Notes for next time (this is being written in June, 2008): Consider teaching authors who tell you how to read their work. For instance, in Around the Day in 80 Worlds and in “Blow-up,” CORTAZAR does this. “It will never be known how this story should be told.”

Key authors maybe: romance, Garcilaso, Sor Juana, Lorca, Borges, Carpentier, CORTAZAR, MOREJON, Berman, GUILLEN.

Un pensamiento en “Ideas

  1. Leslie:
    This is the course in which you learn to scan poetry. You learn to do close readings of four genres. You learn to formulate an analytical thesis statement. You learn all sorts of rhetorical terms. You learn to write expository prose in that language. I am thinking that some of these things should now be taught later. I am thinking that the thesis statements and expository prose have to go. Perhaps all the assignments should be much more exploratory and creative, and this course should not be writing intensive in the traditional way.

    Clarissa:
    I do teach this course in Spanish and I can’t tell you how hard I have to struggle against this “I-need-to-formulate-a-thesis-statement” obsession that my students bring with them from high school. They are taught this formulaic approach to writing that becomes so deeply ingrained it’s impossible to teach them it isn’t necessary. When I tell them it’s ok to forget about the formula and take a more creative, personal approach to writing, they often don’t believe that I actually mean it.

    Leslie:
    Thanks for the heads-up, Clarissa! I just wish I could get them to form a thesis statement!
    Mine want to:
    a) summarize
    b) regurgitate the author’s biography
    c) repeat what they were taught about this author/this text in the middle school courses they took on patrimonio nacional
    d) talk in general on the issue raised (i.e. if they are to comment on an essay about contraception, they don’t realize they should comment on the essay.
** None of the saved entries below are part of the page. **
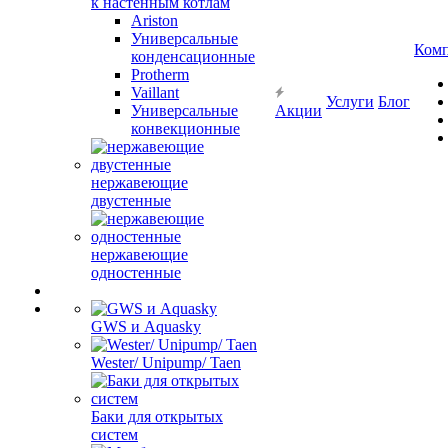
к настенным котлам
Ariston
Универсальные
Ком
конденсационные
Protherm
Vaillant
Услуги
Блог
Универсальные
Акции
конвекционные
нержавеющие
двустенные
нержавеющие
одностенные
GWS и Aquasky
Wester/ Unipump/ Taen
Баки для открытых
систем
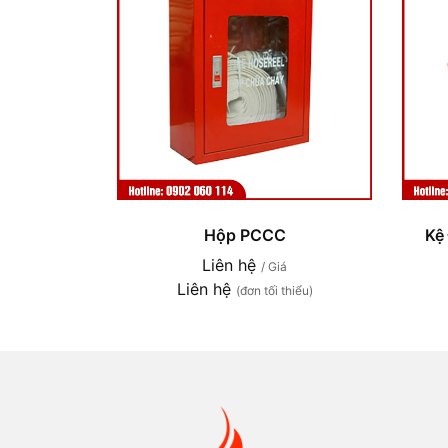
Hộp PCCC
Kệ
Liên hệ
/ Giá
Liên hệ
(đơn tối thiểu)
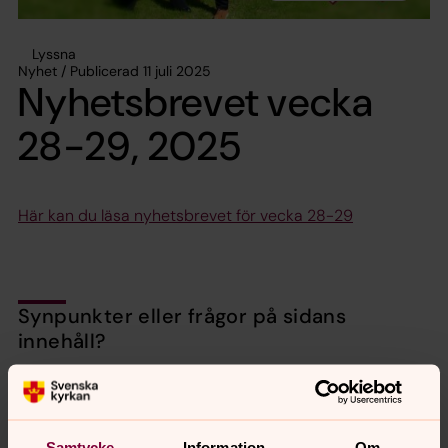
Lyssna
Nyhet / Publicerad 11 juli 2025
Nyhetsbrevet vecka
28-29, 2025
Här kan du läsa nyhetsbrevet för vecka 28-29
Synpunkter eller frågor på sidans
innehåll?
valbo-hedesunda.pastorat@svenskakyrkan.se
Dela
Samtycke
Information
Om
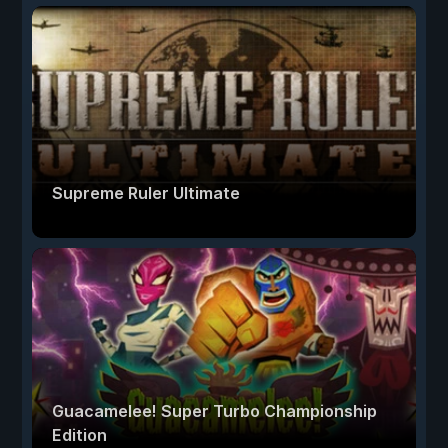
Supreme Ruler Ultimate
Guacamelee! Super Turbo Championship
Edition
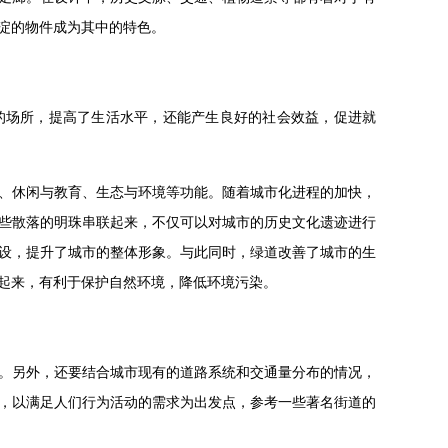
淀的物件成为其中的特色。
的场所，提高了生活水平，还能产生良好的社会效益，促进就
、休闲与教育、生态与环境等功能。随着城市化进程的加快，
些散落的明珠串联起来，不仅可以对城市的历史文化遗迹进行
设，提升了城市的整体形象。与此同时，绿道改善了城市的生
起来，有利于保护自然环境，降低环境污染。
。另外，还要结合城市现有的道路系统和交通量分布的情况，
，以满足人们行为活动的需求为出发点，参考一些著名街道的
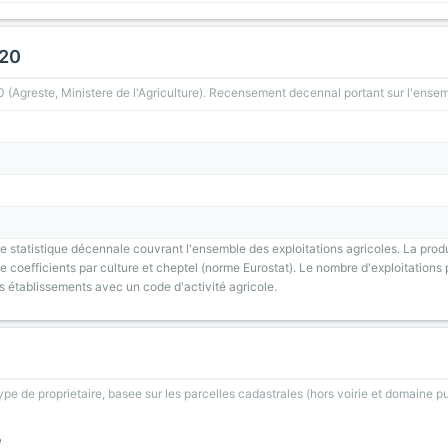
020
greste, Ministere de l'Agriculture). Recensement decennal portant sur l'ensemb
 statistique décennale couvrant l'ensemble des exploitations agricoles. La prod
 coefficients par culture et cheptel (norme Eurostat). Le nombre d'exploitations p
s établissements avec un code d'activité agricole.
type de proprietaire, basee sur les parcelles cadastrales (hors voirie et domaine pu
e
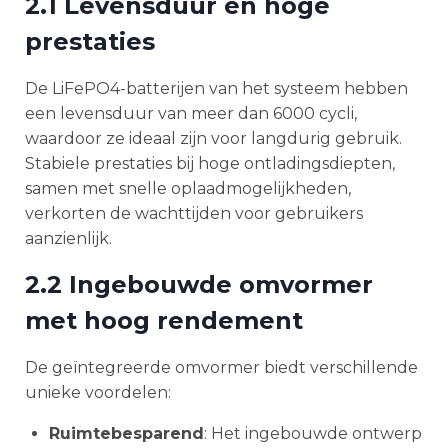
2.1 Levensduur en hoge
prestaties
De LiFePO4-batterijen van het systeem hebben
een levensduur van meer dan 6000 cycli,
waardoor ze ideaal zijn voor langdurig gebruik.
Stabiele prestaties bij hoge ontladingsdiepten,
samen met snelle oplaadmogelijkheden,
verkorten de wachttijden voor gebruikers
aanzienlijk.
2.2 Ingebouwde omvormer
met hoog rendement
De geïntegreerde omvormer biedt verschillende
unieke voordelen:
Ruimtebesparend
: Het ingebouwde ontwerp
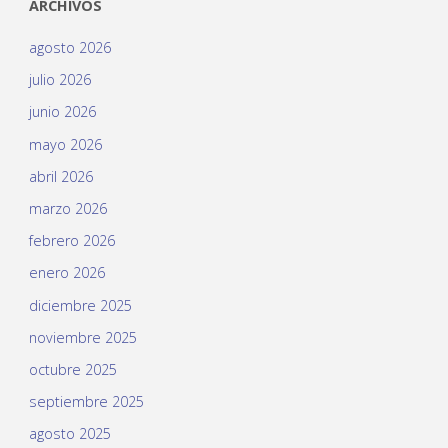
ARCHIVOS
agosto 2026
julio 2026
junio 2026
mayo 2026
abril 2026
marzo 2026
febrero 2026
enero 2026
diciembre 2025
noviembre 2025
octubre 2025
septiembre 2025
agosto 2025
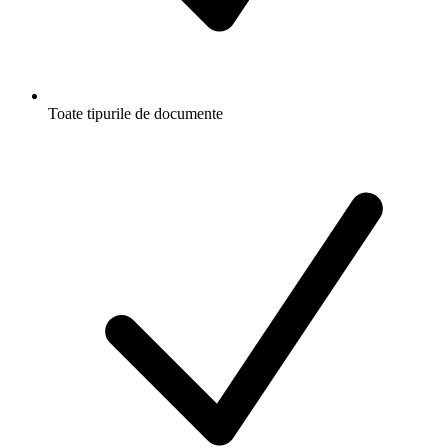
Toate tipurile de documente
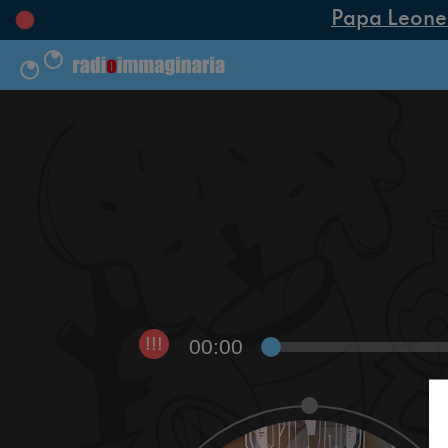
Papa Leone XI
00:00
!!!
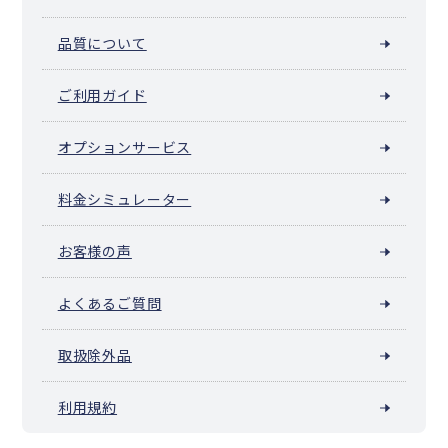
品質について
ご利用ガイド
オプションサービス
料金シミュレーター
お客様の声
よくあるご質問
取扱除外品
利用規約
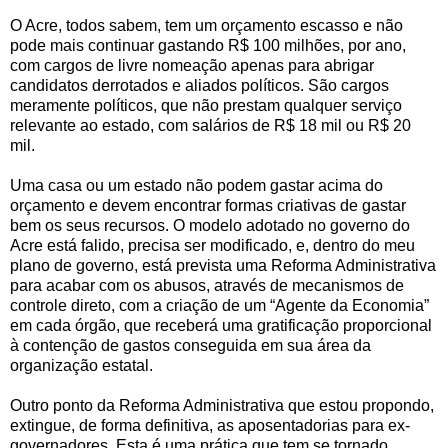
O Acre, todos sabem, tem um orçamento escasso e não
pode mais continuar gastando R$ 100 milhões, por ano,
com cargos de livre nomeação apenas para abrigar
candidatos derrotados e aliados políticos. São cargos
meramente políticos, que não prestam qualquer serviço
relevante ao estado, com salários de R$ 18 mil ou R$ 20
mil.
Uma casa ou um estado não podem gastar acima do
orçamento e devem encontrar formas criativas de gastar
bem os seus recursos. O modelo adotado no governo do
Acre está falido, precisa ser modificado, e, dentro do meu
plano de governo, está prevista uma Reforma Administrativa
para acabar com os abusos, através de mecanismos de
controle direto, com a criação de um “Agente da Economia”
em cada órgão, que receberá uma gratificação proporcional
à contenção de gastos conseguida em sua área da
organização estatal.
Outro ponto da Reforma Administrativa que estou propondo,
extingue, de forma definitiva, as aposentadorias para ex-
governadores. Esta é uma prática que tem se tornado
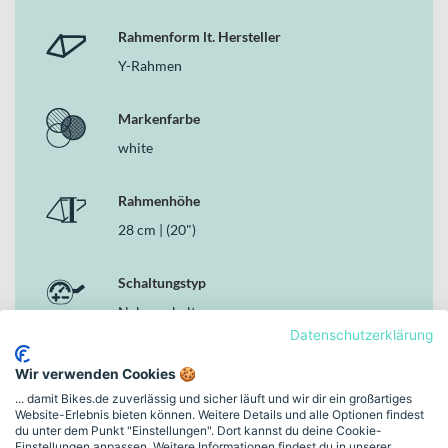
Rahmenform lt. Hersteller
Y-Rahmen
Markenfarbe
white
Rahmenhöhe
28 cm | (20")
Schaltungstyp
Nabenschaltung
Datenschutzerklärung
Bremsen
Wir verwenden Cookies 🍪
V-Brake
... damit Bikes.de zuverlässig und sicher läuft und wir dir ein großartiges
Website-Erlebnis bieten können. Weitere Details und alle Optionen findest
du unter dem Punkt "Einstellungen". Dort kannst du deine Cookie-
Rahmen-Material
Einstellungen anpassen. Weitere Informationen findest du in unserer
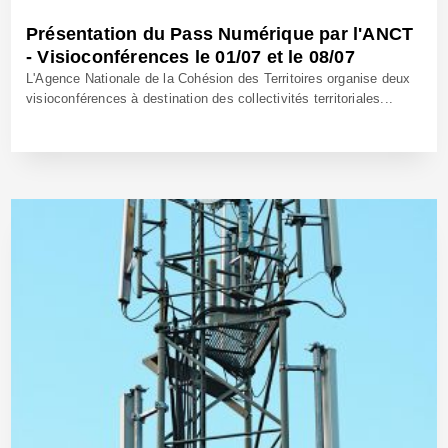
Présentation du Pass Numérique par l'ANCT
- Visioconférences le 01/07 et le 08/07
L'Agence Nationale de la Cohésion des Territoires organise deux
visioconférences à destination des collectivités territoriales...
18 Juin 2020 - Réf: BW40194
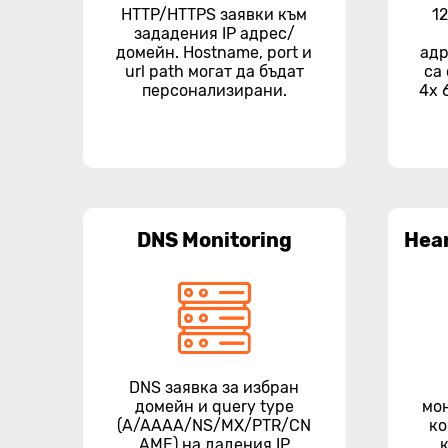
HTTP/HTTPS заявки към
1
зададения IP адрес/
домейн. Hostname, port и
адр
url path могат да бъдат
са
персонализирани.
4x 
DNS Monitoring
Hea
DNS заявка за избран
домейн и query type
мо
(A/AAAA/NS/MX/PTR/CN
ко
AME) на дадения IP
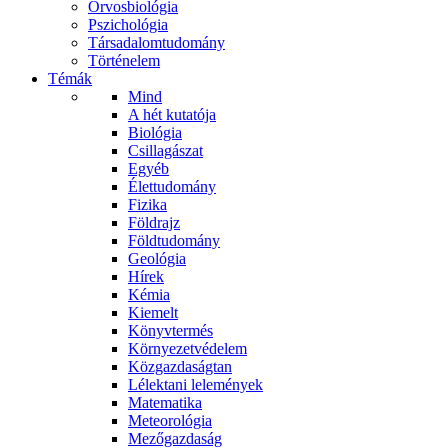
Orvosbiológia
Pszichológia
Társadalomtudomány
Történelem
Témák
Mind
A hét kutatója
Biológia
Csillagászat
Egyéb
Élettudomány
Fizika
Földrajz
Földtudomány
Geológia
Hírek
Kémia
Kiemelt
Könyvtermés
Környezetvédelem
Közgazdaságtan
Lélektani lelemények
Matematika
Meteorológia
Mezőgazdaság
They take a remark from it and go on about how and why they agree or disagree, and evade discussing the rest of the text at all!)

    That’s why I’m thinking that trying to get them to be analytical in the way I expect is too advanced. (I also can’t get them to believe me that a thesis or focus isn’t something you are going to “prove,” it’s the point of departure for an exploration.)

    But suddenly, reading your comment, I wonder whether I am too thesis driven myself and whether that might be a source of some of my own woes. Interesting.

    Joanna:
    I force them to learn how to write an “explicación de texto” in which there is less emphasis on the thesis statement and more on “what does this mean and how do you know, in the order in which it was written?” when they can do that acceptably, they write a thesis driven thematic essay, at the end of the semester. I allow them to make a kind of summary or descriptive statement at the beginning, but they are really discouraged from generalities and obliged to provide textual evidence for all assertions. Since we are still in language-learning mode, paying attention to things like adjective endings, verb tenses and pronouns helps them bridge the gap between their general impressions and the need to be specific. Those who have already learned some writing skills in English usually are able to transfer them, but large numbers have been poorly taught.

    Annie:
    Such a timely topic since I just read 35 intro lit essays, 10 of them plot summaries or random jottings about how much they liked or disliked the story.

    I’ve nothing to add since I go back and forth on what to do in a gen ed lit class where I want them to write about the stories. A variety of writing assignments? Maybe one thesis-based, one creative re-visioning, one research context?

    Leslie:
    This is fun!

    Yes. I have them write a journal for that reason. Someone lazy just alleged to me that she is “afraid” to write it before hearing what is said in class for fear it might be “wrong.”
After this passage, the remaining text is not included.